I read blog posts, forum posts, hints here and there. I mostly found unsourced hearsay and theories, including claims that the rumors were “officially” refuted. I found a snippet of an interview with Dominic Keating from 2002 where he said:
They’re not going to make him the first gay character on Star Trek like I read in TV Guide. They said that I would be the first gay character on Star Trek. And I (was) like, what? I’m playing another poof, I can’t believe it. Will this follow me around for the whole of my career? Not to say it disparagingly, but I have played a lot of gay characters because I’m good at it, I guess. But no, I don’t think he’s going to be that. And, seven years we’ve got to go and I would imagine[sic] they’ll have us run the whole gamut.

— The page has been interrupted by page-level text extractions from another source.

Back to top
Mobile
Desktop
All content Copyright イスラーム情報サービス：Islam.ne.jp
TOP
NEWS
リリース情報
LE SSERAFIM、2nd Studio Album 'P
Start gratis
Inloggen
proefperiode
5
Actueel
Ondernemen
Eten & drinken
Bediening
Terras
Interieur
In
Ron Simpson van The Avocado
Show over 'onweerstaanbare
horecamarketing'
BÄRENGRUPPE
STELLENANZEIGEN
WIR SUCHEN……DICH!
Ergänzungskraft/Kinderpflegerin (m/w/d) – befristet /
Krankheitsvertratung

This was not the good news I was looking for, but it hardly cleared anything up either. All the information I had found up to this point were quotes from Keating until I found this passage in Star Trek: The Human Frontier:
With the debut of Enterprise in 2001, hopes were high that Star Trek would finally include a gay character among the core cast and again fans were disappointed. The character of Malcom Reed… turned out to be solidly heterosexual. (236)

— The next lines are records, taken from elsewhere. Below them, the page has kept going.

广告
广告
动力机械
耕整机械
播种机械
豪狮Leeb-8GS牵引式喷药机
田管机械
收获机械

The passage also points out that Brannon Braga originally told Keating that Reed was gay, in order to “wind him up… something he assumed would embarrass Keating.” Sadly, I do not have the time to unpack my disappointment in Braga if this is true.
At this point you might be asking, hey writer, why the hell do you care?

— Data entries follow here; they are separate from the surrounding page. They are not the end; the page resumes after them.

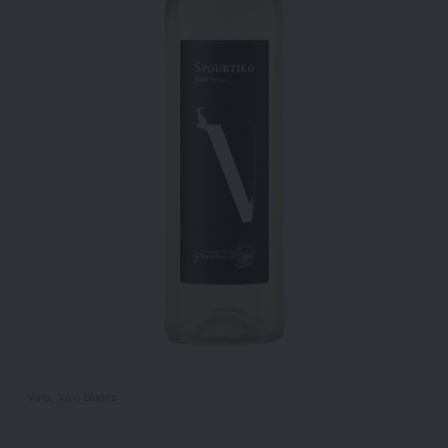
Vins
, 
Vins blancs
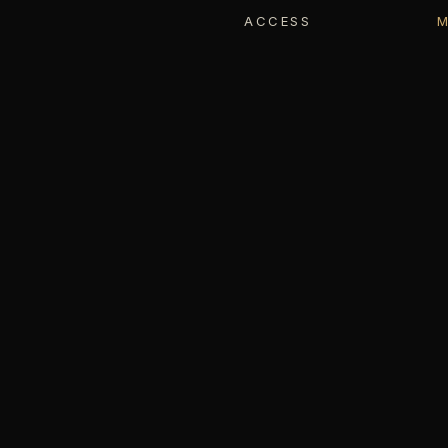
ACCESS
M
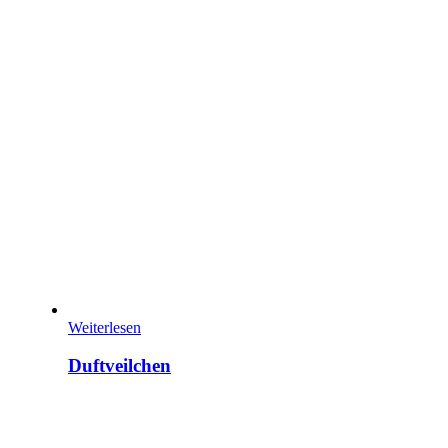
Weiterlesen
Duftveilchen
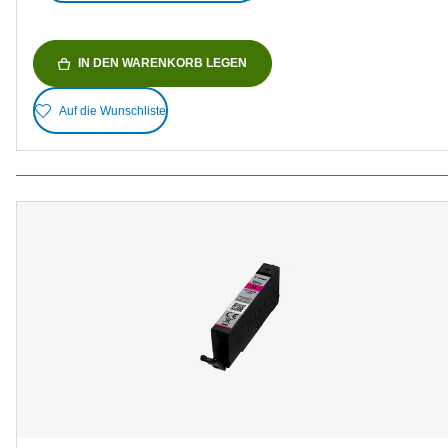
IN DEN WARENKORB LEGEN
Auf die Wunschliste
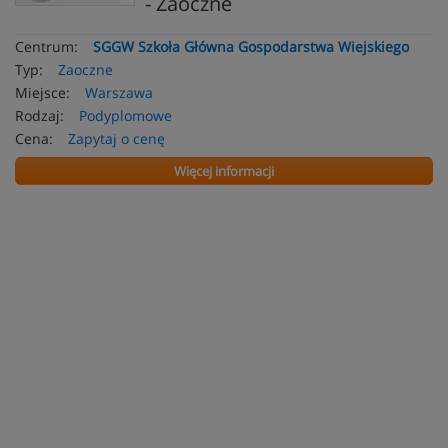
- Zaoczne
Centrum:
SGGW Szkoła Główna Gospodarstwa Wiejskiego
Typ:
Zaoczne
Miejsce:
Warszawa
Rodzaj:
Podyplomowe
Cena:
Zapytaj o cenę
Więcej informacji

I care because I care about Star Trek. I care if the people who watch it, we the people who are “infinite diversity in infinite combinations,” are represented. Everyone deserves to see themselves represented in media, especially on a show that prides itself on equality and diversity.
I care that Enterprise was canceled, cut off prematurely, just when it was starting to find its voice. I care that Malcom Reed could have brought more viewers to the show and that his character could have been the key to saving Star Trek from 12 years of television silence – not just because he would have represented a portion of the population that was previously unseen on Star Trek, but that he would have meant something more to people beyond his regular character development.
I tried to consider the time in which this show was produced and remember the prevailing attitudes toward LGBT people at that time (and now, and always). But this is Star Trek. There is a reason we expect better.